Source material START

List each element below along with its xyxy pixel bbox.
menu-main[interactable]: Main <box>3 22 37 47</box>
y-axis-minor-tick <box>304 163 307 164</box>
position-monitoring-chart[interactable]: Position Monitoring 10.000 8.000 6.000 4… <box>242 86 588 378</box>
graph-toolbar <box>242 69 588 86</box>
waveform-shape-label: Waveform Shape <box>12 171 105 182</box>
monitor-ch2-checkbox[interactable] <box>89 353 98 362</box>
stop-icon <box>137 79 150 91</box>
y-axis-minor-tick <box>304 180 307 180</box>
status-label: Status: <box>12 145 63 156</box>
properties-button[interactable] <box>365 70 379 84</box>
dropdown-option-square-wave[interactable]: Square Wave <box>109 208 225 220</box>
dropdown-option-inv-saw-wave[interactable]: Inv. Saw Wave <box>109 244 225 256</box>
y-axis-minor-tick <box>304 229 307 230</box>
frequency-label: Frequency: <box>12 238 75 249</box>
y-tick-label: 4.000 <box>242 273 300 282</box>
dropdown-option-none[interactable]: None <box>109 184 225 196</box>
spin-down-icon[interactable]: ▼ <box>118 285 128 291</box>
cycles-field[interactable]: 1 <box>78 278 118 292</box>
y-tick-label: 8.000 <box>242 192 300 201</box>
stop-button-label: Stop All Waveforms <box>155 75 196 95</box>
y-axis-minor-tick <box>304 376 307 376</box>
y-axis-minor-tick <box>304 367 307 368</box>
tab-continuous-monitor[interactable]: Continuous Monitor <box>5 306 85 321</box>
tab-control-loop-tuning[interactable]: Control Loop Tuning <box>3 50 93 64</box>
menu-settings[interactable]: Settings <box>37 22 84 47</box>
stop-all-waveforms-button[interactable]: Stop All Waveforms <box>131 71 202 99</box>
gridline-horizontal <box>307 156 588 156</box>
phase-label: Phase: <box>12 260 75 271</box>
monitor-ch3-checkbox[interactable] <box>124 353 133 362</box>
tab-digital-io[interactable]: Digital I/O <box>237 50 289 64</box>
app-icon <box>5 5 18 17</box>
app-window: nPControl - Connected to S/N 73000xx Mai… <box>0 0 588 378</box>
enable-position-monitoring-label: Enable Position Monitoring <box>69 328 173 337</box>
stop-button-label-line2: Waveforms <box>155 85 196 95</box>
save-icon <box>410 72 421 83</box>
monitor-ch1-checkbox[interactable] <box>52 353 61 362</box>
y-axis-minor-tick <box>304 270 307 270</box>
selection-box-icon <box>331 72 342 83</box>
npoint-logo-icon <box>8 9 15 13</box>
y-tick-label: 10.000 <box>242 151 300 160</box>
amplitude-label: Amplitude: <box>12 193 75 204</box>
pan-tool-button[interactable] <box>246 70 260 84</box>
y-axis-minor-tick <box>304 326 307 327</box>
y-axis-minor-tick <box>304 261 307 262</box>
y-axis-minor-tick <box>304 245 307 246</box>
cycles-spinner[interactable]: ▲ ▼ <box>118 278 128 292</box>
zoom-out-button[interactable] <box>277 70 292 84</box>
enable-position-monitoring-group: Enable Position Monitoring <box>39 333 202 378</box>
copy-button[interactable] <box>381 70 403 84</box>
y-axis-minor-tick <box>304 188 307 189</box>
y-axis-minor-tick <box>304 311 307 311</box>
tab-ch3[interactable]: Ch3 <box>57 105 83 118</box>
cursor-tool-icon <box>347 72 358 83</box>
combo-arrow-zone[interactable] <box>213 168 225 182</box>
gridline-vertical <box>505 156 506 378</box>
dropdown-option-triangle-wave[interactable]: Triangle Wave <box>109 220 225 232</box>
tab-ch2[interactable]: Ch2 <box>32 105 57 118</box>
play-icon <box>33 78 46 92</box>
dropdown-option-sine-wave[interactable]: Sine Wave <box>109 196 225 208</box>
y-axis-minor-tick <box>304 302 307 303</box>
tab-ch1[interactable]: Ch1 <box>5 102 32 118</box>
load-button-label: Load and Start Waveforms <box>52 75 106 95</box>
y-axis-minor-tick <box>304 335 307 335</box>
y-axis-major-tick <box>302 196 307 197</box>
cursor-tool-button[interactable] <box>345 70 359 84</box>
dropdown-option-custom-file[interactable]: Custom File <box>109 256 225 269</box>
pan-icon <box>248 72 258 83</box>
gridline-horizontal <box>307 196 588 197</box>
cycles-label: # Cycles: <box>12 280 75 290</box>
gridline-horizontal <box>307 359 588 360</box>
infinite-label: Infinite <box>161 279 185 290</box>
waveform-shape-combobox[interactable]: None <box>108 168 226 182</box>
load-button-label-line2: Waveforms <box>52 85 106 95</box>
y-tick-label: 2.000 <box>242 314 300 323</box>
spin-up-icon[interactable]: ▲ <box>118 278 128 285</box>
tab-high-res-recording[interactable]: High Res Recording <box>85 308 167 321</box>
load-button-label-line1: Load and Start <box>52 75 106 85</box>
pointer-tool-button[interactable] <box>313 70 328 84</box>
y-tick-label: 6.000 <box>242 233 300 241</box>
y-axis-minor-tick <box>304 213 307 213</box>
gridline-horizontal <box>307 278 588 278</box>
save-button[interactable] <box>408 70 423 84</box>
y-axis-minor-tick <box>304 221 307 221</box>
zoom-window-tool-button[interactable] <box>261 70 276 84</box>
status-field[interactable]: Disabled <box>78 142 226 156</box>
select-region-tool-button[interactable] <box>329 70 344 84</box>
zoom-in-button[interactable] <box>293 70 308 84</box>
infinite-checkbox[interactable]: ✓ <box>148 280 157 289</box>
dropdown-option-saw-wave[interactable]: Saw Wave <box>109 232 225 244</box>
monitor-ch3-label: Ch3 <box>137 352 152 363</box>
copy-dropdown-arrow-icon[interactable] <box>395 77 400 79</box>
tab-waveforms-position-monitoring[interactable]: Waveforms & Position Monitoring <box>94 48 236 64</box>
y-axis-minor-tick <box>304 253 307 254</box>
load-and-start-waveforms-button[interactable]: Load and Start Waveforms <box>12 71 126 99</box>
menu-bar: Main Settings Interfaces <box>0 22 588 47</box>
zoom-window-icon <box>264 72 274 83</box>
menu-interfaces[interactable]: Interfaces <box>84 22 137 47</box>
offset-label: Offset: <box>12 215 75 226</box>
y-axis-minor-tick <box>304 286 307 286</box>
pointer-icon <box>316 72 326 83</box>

Source material END

**Your instructions**
Retype the listing above in full, exactly as it stands.

**Solution to this exercise**
List each element below along with its xyxy pixel bbox.
menu-main[interactable]: Main <box>3 22 37 47</box>
y-axis-minor-tick <box>304 163 307 164</box>
position-monitoring-chart[interactable]: Position Monitoring 10.000 8.000 6.000 4… <box>242 86 588 378</box>
graph-toolbar <box>242 69 588 86</box>
waveform-shape-label: Waveform Shape <box>12 171 105 182</box>
monitor-ch2-checkbox[interactable] <box>89 353 98 362</box>
stop-icon <box>137 79 150 91</box>
y-axis-minor-tick <box>304 180 307 180</box>
status-label: Status: <box>12 145 63 156</box>
properties-button[interactable] <box>365 70 379 84</box>
dropdown-option-square-wave[interactable]: Square Wave <box>109 208 225 220</box>
dropdown-option-inv-saw-wave[interactable]: Inv. Saw Wave <box>109 244 225 256</box>
y-axis-minor-tick <box>304 229 307 230</box>
frequency-label: Frequency: <box>12 238 75 249</box>
y-tick-label: 4.000 <box>242 273 300 282</box>
dropdown-option-none[interactable]: None <box>109 184 225 196</box>
spin-down-icon[interactable]: ▼ <box>118 285 128 291</box>
cycles-field[interactable]: 1 <box>78 278 118 292</box>
y-tick-label: 8.000 <box>242 192 300 201</box>
stop-button-label: Stop All Waveforms <box>155 75 196 95</box>
y-axis-minor-tick <box>304 376 307 376</box>
y-axis-minor-tick <box>304 367 307 368</box>
tab-continuous-monitor[interactable]: Continuous Monitor <box>5 306 85 321</box>
tab-control-loop-tuning[interactable]: Control Loop Tuning <box>3 50 93 64</box>
menu-settings[interactable]: Settings <box>37 22 84 47</box>
stop-all-waveforms-button[interactable]: Stop All Waveforms <box>131 71 202 99</box>
gridline-horizontal <box>307 156 588 156</box>
phase-label: Phase: <box>12 260 75 271</box>
monitor-ch3-checkbox[interactable] <box>124 353 133 362</box>
tab-digital-io[interactable]: Digital I/O <box>237 50 289 64</box>
app-icon <box>5 5 18 17</box>
app-window: nPControl - Connected to S/N 73000xx Mai… <box>0 0 588 378</box>
enable-position-monitoring-label: Enable Position Monitoring <box>69 328 173 337</box>
stop-button-label-line2: Waveforms <box>155 85 196 95</box>
save-icon <box>410 72 421 83</box>
monitor-ch1-checkbox[interactable] <box>52 353 61 362</box>
y-axis-minor-tick <box>304 270 307 270</box>
selection-box-icon <box>331 72 342 83</box>
npoint-logo-icon <box>8 9 15 13</box>
y-tick-label: 10.000 <box>242 151 300 160</box>
amplitude-label: Amplitude: <box>12 193 75 204</box>
pan-tool-button[interactable] <box>246 70 260 84</box>
y-axis-minor-tick <box>304 326 307 327</box>
y-axis-minor-tick <box>304 261 307 262</box>
y-axis-minor-tick <box>304 245 307 246</box>
cycles-spinner[interactable]: ▲ ▼ <box>118 278 128 292</box>
zoom-out-button[interactable] <box>277 70 292 84</box>
enable-position-monitoring-group: Enable Position Monitoring <box>39 333 202 378</box>
copy-button[interactable] <box>381 70 403 84</box>
y-axis-minor-tick <box>304 188 307 189</box>
y-axis-minor-tick <box>304 311 307 311</box>
tab-ch3[interactable]: Ch3 <box>57 105 83 118</box>
cursor-tool-icon <box>347 72 358 83</box>
combo-arrow-zone[interactable] <box>213 168 225 182</box>
gridline-vertical <box>505 156 506 378</box>
dropdown-option-triangle-wave[interactable]: Triangle Wave <box>109 220 225 232</box>
tab-ch2[interactable]: Ch2 <box>32 105 57 118</box>
play-icon <box>33 78 46 92</box>
dropdown-option-sine-wave[interactable]: Sine Wave <box>109 196 225 208</box>
y-axis-minor-tick <box>304 302 307 303</box>
tab-ch1[interactable]: Ch1 <box>5 102 32 118</box>
load-button-label: Load and Start Waveforms <box>52 75 106 95</box>
y-axis-minor-tick <box>304 335 307 335</box>
y-axis-major-tick <box>302 196 307 197</box>
cursor-tool-button[interactable] <box>345 70 359 84</box>
dropdown-option-custom-file[interactable]: Custom File <box>109 256 225 269</box>
pan-icon <box>248 72 258 83</box>
gridline-horizontal <box>307 196 588 197</box>
cycles-label: # Cycles: <box>12 280 75 290</box>
gridline-horizontal <box>307 359 588 360</box>
infinite-label: Infinite <box>161 279 185 290</box>
waveform-shape-combobox[interactable]: None <box>108 168 226 182</box>
load-button-label-line2: Waveforms <box>52 85 106 95</box>
y-tick-label: 2.000 <box>242 314 300 323</box>
spin-up-icon[interactable]: ▲ <box>118 278 128 285</box>
tab-high-res-recording[interactable]: High Res Recording <box>85 308 167 321</box>
load-button-label-line1: Load and Start <box>52 75 106 85</box>
pointer-tool-button[interactable] <box>313 70 328 84</box>
y-tick-label: 6.000 <box>242 233 300 241</box>
y-axis-minor-tick <box>304 213 307 213</box>
gridline-horizontal <box>307 278 588 278</box>
save-button[interactable] <box>408 70 423 84</box>
y-axis-minor-tick <box>304 221 307 221</box>
zoom-window-tool-button[interactable] <box>261 70 276 84</box>
status-field[interactable]: Disabled <box>78 142 226 156</box>
select-region-tool-button[interactable] <box>329 70 344 84</box>
zoom-in-button[interactable] <box>293 70 308 84</box>
infinite-checkbox[interactable]: ✓ <box>148 280 157 289</box>
dropdown-option-saw-wave[interactable]: Saw Wave <box>109 232 225 244</box>
monitor-ch3-label: Ch3 <box>137 352 152 363</box>
copy-dropdown-arrow-icon[interactable] <box>395 77 400 79</box>
tab-waveforms-position-monitoring[interactable]: Waveforms & Position Monitoring <box>94 48 236 64</box>
y-axis-minor-tick <box>304 253 307 254</box>
load-and-start-waveforms-button[interactable]: Load and Start Waveforms <box>12 71 126 99</box>
menu-bar: Main Settings Interfaces <box>0 22 588 47</box>
zoom-window-icon <box>264 72 274 83</box>
menu-interfaces[interactable]: Interfaces <box>84 22 137 47</box>
offset-label: Offset: <box>12 215 75 226</box>
y-axis-minor-tick <box>304 286 307 286</box>
pointer-icon <box>316 72 326 83</box>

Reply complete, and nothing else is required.